If you're already familiar with MongoDB Atlas, you can skip the Initialization section.
All examples run on a free cluster, and once you add a collection to your database, you'll be ready to start.
You’ll learn preprocessing to preserve document structure after loading data from a The Little Prince file, how to add and delete documents to a collection, and manage vector store.
Once the documents added, you can learn how to query your data using semantic search, index updates for filtering, and MQL operators.
By the end of this tutorial, you'll be able to integrate PyMongo with LangChain and use VectorStore.
Table of Contents
References
Environment Setup
Set up the environment.

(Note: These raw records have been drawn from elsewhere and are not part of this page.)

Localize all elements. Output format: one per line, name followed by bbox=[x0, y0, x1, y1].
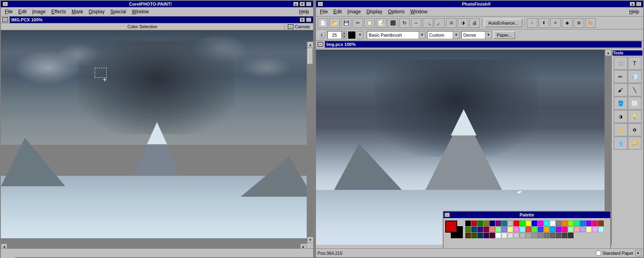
palette-color-swatch[interactable] bbox=[489, 227, 495, 232]
palette-color-swatch[interactable] bbox=[562, 227, 568, 232]
corel-scroll-down-btn[interactable]: ▼ bbox=[299, 2, 305, 6]
img-restore-btn[interactable]: ↑ bbox=[306, 17, 312, 22]
palette-color-swatch[interactable] bbox=[562, 221, 568, 226]
tb-new[interactable]: 📄 bbox=[318, 18, 328, 28]
palette-color-swatch[interactable] bbox=[495, 227, 501, 232]
corel-restore-btn[interactable]: □ bbox=[306, 2, 312, 6]
tb-extra2[interactable]: ⬆ bbox=[539, 18, 549, 28]
palette-color-swatch[interactable] bbox=[550, 233, 555, 238]
standard-paper-checkbox[interactable] bbox=[596, 251, 601, 256]
rt-fill[interactable]: 🪣 bbox=[614, 97, 627, 110]
info-button[interactable]: i bbox=[318, 31, 326, 39]
palette-color-swatch[interactable] bbox=[586, 221, 592, 226]
palette-color-swatch[interactable] bbox=[495, 221, 501, 226]
width-input[interactable]: 25 bbox=[327, 31, 342, 39]
palette-color-swatch[interactable] bbox=[574, 221, 580, 226]
palette-color-swatch[interactable] bbox=[556, 233, 561, 238]
corel-menu-window[interactable]: Window bbox=[129, 8, 151, 15]
tb-zoom-in[interactable]: 🔍 bbox=[423, 18, 433, 28]
pf-menu-help[interactable]: Help bbox=[627, 8, 642, 15]
pf-menu-image[interactable]: Image bbox=[345, 8, 363, 15]
img-scroll-btn[interactable]: ▼ bbox=[299, 17, 305, 22]
tb-color-bal[interactable]: ⚖ bbox=[446, 18, 456, 28]
rt-clone[interactable]: ✿ bbox=[628, 123, 642, 136]
tb-extra1[interactable]: ↕ bbox=[527, 18, 537, 28]
pf-scroll-up-btn[interactable]: ▲ bbox=[630, 2, 635, 6]
tb-extra5[interactable]: ⊞ bbox=[574, 18, 584, 28]
corel-menu-file[interactable]: File bbox=[2, 8, 15, 15]
palette-color-swatch[interactable] bbox=[489, 221, 495, 226]
palette-color-swatch[interactable] bbox=[520, 233, 525, 238]
pf-minimize-btn[interactable]: ─ bbox=[318, 2, 323, 6]
rt-sharpen[interactable]: 💡 bbox=[628, 110, 642, 123]
scroll-down-btn[interactable]: ▼ bbox=[307, 237, 313, 243]
palette-color-swatch[interactable] bbox=[550, 221, 555, 226]
palette-color-swatch[interactable] bbox=[483, 227, 489, 232]
rt-line[interactable]: ╲ bbox=[628, 83, 642, 96]
palette-color-swatch[interactable] bbox=[465, 227, 471, 232]
rt-pencil[interactable]: ✏ bbox=[614, 70, 627, 83]
palette-color-swatch[interactable] bbox=[477, 221, 483, 226]
palette-color-swatch[interactable] bbox=[514, 227, 519, 232]
corel-menu-display[interactable]: Display bbox=[87, 8, 107, 15]
palette-color-swatch[interactable] bbox=[598, 221, 604, 226]
palette-color-swatch[interactable] bbox=[580, 221, 586, 226]
palette-color-swatch[interactable] bbox=[544, 221, 549, 226]
fg-bg-color-widget[interactable] bbox=[445, 221, 463, 238]
brush-color-swatch[interactable] bbox=[348, 31, 355, 39]
custom-arrow[interactable]: ▼ bbox=[453, 31, 460, 39]
palette-color-swatch[interactable] bbox=[489, 233, 495, 238]
pf-scroll-up[interactable]: ▲ bbox=[605, 50, 611, 56]
tb-paste[interactable]: 📝 bbox=[376, 18, 386, 28]
brush-color-arrow[interactable]: ▼ bbox=[357, 31, 363, 39]
rt-dropper[interactable]: 💧 bbox=[614, 137, 627, 150]
corel-menu-special[interactable]: Special bbox=[108, 8, 128, 15]
palette-color-swatch[interactable] bbox=[538, 233, 543, 238]
palette-color-swatch[interactable] bbox=[580, 227, 586, 232]
corel-menu-image[interactable]: Image bbox=[30, 8, 48, 15]
rt-airbrush[interactable]: 💨 bbox=[628, 70, 642, 83]
pf-menu-file[interactable]: File bbox=[318, 8, 330, 15]
palette-color-swatch[interactable] bbox=[568, 227, 574, 232]
rt-dotted-rect[interactable]: ⬚ bbox=[614, 57, 627, 70]
pf-restore-btn[interactable]: □ bbox=[636, 2, 642, 6]
pf-img-minimize[interactable]: ─ bbox=[318, 42, 323, 47]
auto-enhance-btn[interactable]: AutoEnhance... bbox=[484, 19, 522, 27]
tb-rotate[interactable]: ↻ bbox=[399, 18, 410, 28]
palette-color-swatch[interactable] bbox=[495, 233, 501, 238]
pf-menu-edit[interactable]: Edit bbox=[331, 8, 344, 15]
tb-crop[interactable]: ⬛ bbox=[388, 18, 398, 28]
tb-copy[interactable]: 📋 bbox=[364, 18, 375, 28]
palette-color-swatch[interactable] bbox=[556, 221, 561, 226]
rt-dodge[interactable]: ◑ bbox=[614, 110, 627, 123]
tb-save[interactable]: 💾 bbox=[341, 18, 351, 28]
palette-color-swatch[interactable] bbox=[532, 221, 537, 226]
palette-color-swatch[interactable] bbox=[586, 227, 592, 232]
palette-color-swatch[interactable] bbox=[471, 221, 477, 226]
pf-menu-display[interactable]: Display bbox=[364, 8, 384, 15]
palette-color-swatch[interactable] bbox=[574, 227, 580, 232]
palette-color-swatch[interactable] bbox=[538, 221, 543, 226]
tb-extra6[interactable]: 🎨 bbox=[585, 18, 596, 28]
palette-color-swatch[interactable] bbox=[502, 221, 507, 226]
palette-color-swatch[interactable] bbox=[544, 233, 549, 238]
tb-open[interactable]: 📂 bbox=[329, 18, 340, 28]
density-arrow[interactable]: ▼ bbox=[485, 31, 492, 39]
palette-color-swatch[interactable] bbox=[471, 233, 477, 238]
palette-color-swatch[interactable] bbox=[514, 221, 519, 226]
fg-color-swatch[interactable] bbox=[445, 221, 457, 233]
scroll-up-btn[interactable]: ▲ bbox=[307, 42, 313, 48]
rt-eraser[interactable]: ⬜ bbox=[628, 97, 642, 110]
palette-color-swatch[interactable] bbox=[483, 221, 489, 226]
palette-color-swatch[interactable] bbox=[598, 227, 604, 232]
palette-color-swatch[interactable] bbox=[568, 233, 574, 238]
palette-color-swatch[interactable] bbox=[520, 227, 525, 232]
palette-color-swatch[interactable] bbox=[520, 221, 525, 226]
paper-btn[interactable]: Paper... bbox=[493, 31, 515, 39]
pf-menu-options[interactable]: Options bbox=[386, 8, 407, 15]
palette-color-swatch[interactable] bbox=[562, 233, 568, 238]
brush-type-arrow[interactable]: ▼ bbox=[419, 31, 425, 39]
palette-color-swatch[interactable] bbox=[477, 233, 483, 238]
palette-color-swatch[interactable] bbox=[514, 233, 519, 238]
palette-color-swatch[interactable] bbox=[502, 233, 507, 238]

You may refer to Environment Setup for more details.
[Note]
langchain-opentutorial
is a package that provides a set of easy-to-use environment setup, useful functions and utilities for tutorials.You can checkout the
langchain-opentutorial
for more details.
%%capture --no-stderr
%pip install langchain-opentutorial
# Install required packages
from langchain_opentutorial import package
package.install(
[
"langchain_openai",
"langsmith",
"langchain_core",
"langchain_community",
"langchain-mongodb",
"pymongo",
"certifi",
],
verbose=False,
upgrade=False,
)
[notice] A new release of pip is available: 24.1 -> 25.0.1
[notice] To update, run: pip install --upgrade pip
# Set environment variables
from langchain_opentutorial import set_env
set_env(
{
"OPENAI_API_KEY": "",
"LANGCHAIN_API_KEY": "",
"MONGODB_ATLAS_CLUSTER_URI": "",
"LANGCHAIN_TRACING_V2": "true",
"LANGCHAIN_ENDPOINT": "https://api.smith.langchain.com",
"LANGCHAIN_PROJECT": "07-MongoDB-Atlas",
}
)
Environment variables have been set successfully.
You can alternatively set API keys such as OPENAI_API_KEY
in a .env
file and load them.
[Note] This is not necessary if you've already set the required API keys in previous steps.
MONGODB_ATLAS_CLUSTER_URI
is required to use MongoDB Atlas and is explained in the Connect to your cluster.
If you are already using MongoDB Atlas, you can set the cluster connection string to MONGODB_ATLAS_CLUSTER_URI
in your .env
file.
# Load API keys from .env file
from dotenv import load_dotenv
load_dotenv(override=True)
True
Initialization
MongoDB Atlas is a multi-cloud database service that provides an easy way to host and manage your data in the cloud.
After you register with and log in to Atlas, you can create a Free cluster.
Atlas can be started with Atlas CLI or Atlas UI.
Atlas CLI can be difficult to use if you're not used to working with development tools, so this tutorial will walk you through how to use Atlas UI.
Deploy a cluster
Please select the appropriate project in your Organization. If the project doesn't exist, you'll need to create it.
If you select a project, you can create a cluster.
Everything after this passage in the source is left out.